Fig. 2.. Magnetic, mechanical, and electrical characterization of the magnetoelastic artificial skin.

(A) Stress-strain curve of the MC layer. (B) Displacement field of the unstructured MC layer when 20 kPa is applied to a pixel. Scale bar, 1 cm. (C) Displacement field of the groove-structured MC layer when 20 kPa is applied to a pixel. Scale bar, 1 cm. (D) Magnetic flux density versus applied normal stress at the center of a pixel. Data are means ± SD; N = 3. (E) Magnetic flux density variation versus applied shear stress at the center of a pixel and its nearby pixel. Data are means ± SD; N = 3. (F) Mapping of the Z-axis magnetic flux density at 0 kPa. Scale bar, 1 cm. (G) Mapping of the Z-axis magnetic flux density with 200 kPa applied to the white dashed box. Scale bar, 1 cm. (H) Mapping of the magnetic flux density using a magnetic flux display. Scale bar, 1 cm. (I) Mapping of the magnetic flux density with a pressing force of 5 N on the white dashed box using a magnetic flux display. Scale bar, 1 cm. (J) Illustration of normal stress on a single pixel and two sensory channels are excited. (K) Signal waveform in channel 2 and channel 6 under normal stress of 515.87 kPa. (L) Sensitivity of channel 2 and channel 6 under normal stress. Data are means ± SD; N = 5. (M) Illustration of shear stress on a single pixel and when three sensory channels are excited. (N) Signal waveform in channel 2, channel 6, and channel 1 under shear stress. (O) Sensitivity of channel 1 and channel 6 under shear stress. Data are means ± SD; N = 5. (P) Sensitivity of channel 2 and channel 6 under shear stress. Data are means ± SD; N = 5. A.U., arbitrary units.

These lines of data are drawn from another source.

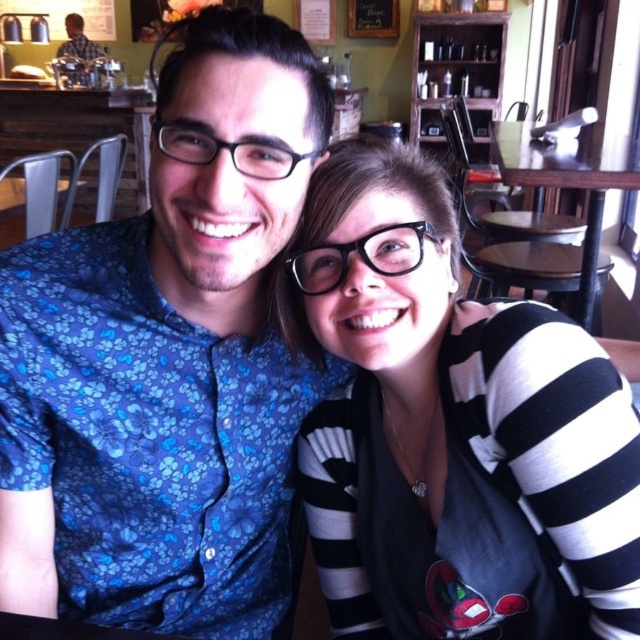 Does wooden table at right appear under brushed metal water at bottle left?

Yes.

From the picture: Measure the distance between point [557,163] and camera.

The distance of point [557,163] from camera is 1.72 meters.

Is point (520, 172) in front of point (67, 19)?

Yes.

Find the location of a particular element. The width and height of the screenshot is (640, 640). wooden table at right is located at coordinates (570, 180).

Image resolution: width=640 pixels, height=640 pixels. Describe the element at coordinates (451, 428) in the screenshot. I see `black and white striped sweater at center` at that location.

Is black and white striped sweater at center above brushed metal water at bottle left?

Incorrect, black and white striped sweater at center is not positioned above brushed metal water at bottle left.

Identify the location of black and white striped sweater at center. (451, 428).

Locate an element on the screen. This screenshot has width=640, height=640. black and white striped sweater at center is located at coordinates (451, 428).

Who is lower down, black and white striped sweater at center or wooden table at right?

black and white striped sweater at center

Between black and white striped sweater at center and wooden table at right, which one has less height?

black and white striped sweater at center is shorter.

Locate an element on the screen. The height and width of the screenshot is (640, 640). black and white striped sweater at center is located at coordinates (451, 428).

Find the location of a particular element. black and white striped sweater at center is located at coordinates (451, 428).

Fig. 3.. Characterizing the perception capability of the magnetoelastic artificial skin.

(A) Electrical output of the magnetoelastic artificial skin under normal press at different pixels. (B) The reconstructed electrical output of 16 pixels in the artificial skin from the eight stacked orthogonal channels. (C) Reconstructed tactile mapping of the signal output intensity when writing “U,” “C,” “L,” and “A” and their corresponding voltage output profile using the eight stacked orthogonal channels. A.U., arbitrary units. (D) The electrical output of the magnetoelastic artificial skin under different tactile stimulation (press, shear right, shear down, shear left, shear, up, tapping, and vibration) at pixel 6.

Fig. 4.. The BMAS for underwater haptic sensing.

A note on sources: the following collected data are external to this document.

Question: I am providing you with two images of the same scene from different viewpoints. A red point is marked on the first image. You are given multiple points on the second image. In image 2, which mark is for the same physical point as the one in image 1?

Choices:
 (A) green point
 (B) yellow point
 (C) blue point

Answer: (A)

(A) Schematic of the BMAS integrated on an autonomous aquatic robot for marine litter perception and recognition. (B) Image of the prepared ocean creatures includes a green sea mollusk shell (C1), a turritellidae (C2), a scallop (C3), and a starfish (C4). (C) Image of the ocean debris includes a bottle cap (T1), a paper cup (T2), and a plastic bottle (T3). (D) Electrical output of eight channels for the recognition of a green sea mollusk shell. (E) Reconstructed mapping of the sea mollusk shell. A.U., arbitrary units. (F) Photograph of a robotic arm integrated with the BMAS through a customized clamp. Scale bar, 2 cm. (G) Representative photograph of objects randomly clamped by the BMAS-equipped robotic arm. Scale bars, 1 cm. (H) Architecture of the 1D convolutional neural network used for underwater object recognition. (I) Evaluation of the recognition loss function and accuracy of the 1D-CNN deep learning algorithm in 80 epochs. (J) Confusion matrix for the seven types of marine creatures and marine litter tactile pattern recognition with randomly selected orientations and contact positions. Actual class refers to the collected data, and predicted class refers to predictions using the 1D-CNN deep learning algorithm. The total classification accuracy reaches ~95%. (K) Probability distribution of identifying the green sea mollusk shell after Softmax step in the 1D-CNN. (L) t-SNE visualization results of the data from the seven marine objects showing the clustering feature. (M) Magnetic flux density and magnetoelastic response of the BMAS under different hydraulic pressure conditions from 0 to 25 mH₂O. Data are means ± SD; N = 3. (N) Variation of voltage amplitude of the BMAS immersed in 3.5 wt % NaCl solution over a 21-day period. C2, channel 2; C6, channel 6. Data are means ± 1.5 interquartile range; N = 4.